[[ RECORDS SHOWN open ]]

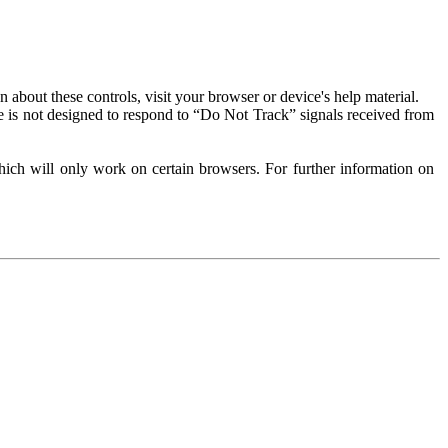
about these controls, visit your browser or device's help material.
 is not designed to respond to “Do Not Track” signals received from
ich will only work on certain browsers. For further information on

[[ RECORDS SHOWN closed ]]
[[ RECORDS SHOWN open ]]

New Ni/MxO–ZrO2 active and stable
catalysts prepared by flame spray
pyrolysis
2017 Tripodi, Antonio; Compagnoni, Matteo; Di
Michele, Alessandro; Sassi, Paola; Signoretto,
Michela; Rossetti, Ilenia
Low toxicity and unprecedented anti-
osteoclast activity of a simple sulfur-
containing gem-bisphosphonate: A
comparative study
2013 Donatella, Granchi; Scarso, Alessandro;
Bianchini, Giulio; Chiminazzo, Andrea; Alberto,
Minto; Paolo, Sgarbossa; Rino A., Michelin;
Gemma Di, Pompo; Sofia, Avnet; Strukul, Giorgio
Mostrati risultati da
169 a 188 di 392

[[ RECORDS SHOWN closed ]]

### WHAT IS REQUIRED
Above are some lines. Repeat exactly, and only, those from the line that has "about these controls, visit" through the line that has "ich will only".

### PROBLEM SOLUTION
about these controls, visit your browser or device's help material.
 is not designed to respond to “Do Not Track” signals received from
ich will only work on certain browsers. For further information on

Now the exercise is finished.